* Task goal
Every record here must be set down once more, precisely as it reads.

* Task inputs
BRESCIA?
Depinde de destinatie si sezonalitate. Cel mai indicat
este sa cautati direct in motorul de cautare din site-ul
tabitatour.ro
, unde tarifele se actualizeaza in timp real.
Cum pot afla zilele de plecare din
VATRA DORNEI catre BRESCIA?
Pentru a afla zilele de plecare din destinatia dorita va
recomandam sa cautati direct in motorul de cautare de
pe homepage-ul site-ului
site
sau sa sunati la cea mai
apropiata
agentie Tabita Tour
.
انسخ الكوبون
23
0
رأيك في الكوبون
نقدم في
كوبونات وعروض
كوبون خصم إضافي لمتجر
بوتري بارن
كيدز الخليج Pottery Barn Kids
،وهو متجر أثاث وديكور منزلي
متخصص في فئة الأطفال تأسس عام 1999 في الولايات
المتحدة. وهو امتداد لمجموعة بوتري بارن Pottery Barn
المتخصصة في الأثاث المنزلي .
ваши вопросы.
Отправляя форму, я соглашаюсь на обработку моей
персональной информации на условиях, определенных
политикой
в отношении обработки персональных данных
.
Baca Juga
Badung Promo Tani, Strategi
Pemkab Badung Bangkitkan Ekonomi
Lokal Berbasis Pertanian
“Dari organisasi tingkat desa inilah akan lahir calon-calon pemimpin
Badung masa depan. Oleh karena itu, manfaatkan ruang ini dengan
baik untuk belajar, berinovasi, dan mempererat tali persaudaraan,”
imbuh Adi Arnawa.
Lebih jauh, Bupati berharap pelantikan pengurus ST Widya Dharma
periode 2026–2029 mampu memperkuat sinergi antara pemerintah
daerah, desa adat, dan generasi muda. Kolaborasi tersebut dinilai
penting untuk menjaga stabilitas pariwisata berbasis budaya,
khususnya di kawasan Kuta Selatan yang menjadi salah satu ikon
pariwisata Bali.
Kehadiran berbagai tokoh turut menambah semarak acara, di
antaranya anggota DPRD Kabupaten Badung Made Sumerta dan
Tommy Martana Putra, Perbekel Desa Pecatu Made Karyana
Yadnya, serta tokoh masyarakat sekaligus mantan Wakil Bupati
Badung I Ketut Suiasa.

* Exercise answer
BRESCIA?
Depinde de destinatie si sezonalitate. Cel mai indicat
este sa cautati direct in motorul de cautare din site-ul
tabitatour.ro
, unde tarifele se actualizeaza in timp real.
Cum pot afla zilele de plecare din
VATRA DORNEI catre BRESCIA?
Pentru a afla zilele de plecare din destinatia dorita va
recomandam sa cautati direct in motorul de cautare de
pe homepage-ul site-ului
site
sau sa sunati la cea mai
apropiata
agentie Tabita Tour
.
انسخ الكوبون
23
0
رأيك في الكوبون
نقدم في
كوبونات وعروض
كوبون خصم إضافي لمتجر
بوتري بارن
كيدز الخليج Pottery Barn Kids
،وهو متجر أثاث وديكور منزلي
متخصص في فئة الأطفال تأسس عام 1999 في الولايات
المتحدة. وهو امتداد لمجموعة بوتري بارن Pottery Barn
المتخصصة في الأثاث المنزلي .
ваши вопросы.
Отправляя форму, я соглашаюсь на обработку моей
персональной информации на условиях, определенных
политикой
в отношении обработки персональных данных
.
Baca Juga
Badung Promo Tani, Strategi
Pemkab Badung Bangkitkan Ekonomi
Lokal Berbasis Pertanian
“Dari organisasi tingkat desa inilah akan lahir calon-calon pemimpin
Badung masa depan. Oleh karena itu, manfaatkan ruang ini dengan
baik untuk belajar, berinovasi, dan mempererat tali persaudaraan,”
imbuh Adi Arnawa.
Lebih jauh, Bupati berharap pelantikan pengurus ST Widya Dharma
periode 2026–2029 mampu memperkuat sinergi antara pemerintah
daerah, desa adat, dan generasi muda. Kolaborasi tersebut dinilai
penting untuk menjaga stabilitas pariwisata berbasis budaya,
khususnya di kawasan Kuta Selatan yang menjadi salah satu ikon
pariwisata Bali.
Kehadiran berbagai tokoh turut menambah semarak acara, di
antaranya anggota DPRD Kabupaten Badung Made Sumerta dan
Tommy Martana Putra, Perbekel Desa Pecatu Made Karyana
Yadnya, serta tokoh masyarakat sekaligus mantan Wakil Bupati
Badung I Ketut Suiasa.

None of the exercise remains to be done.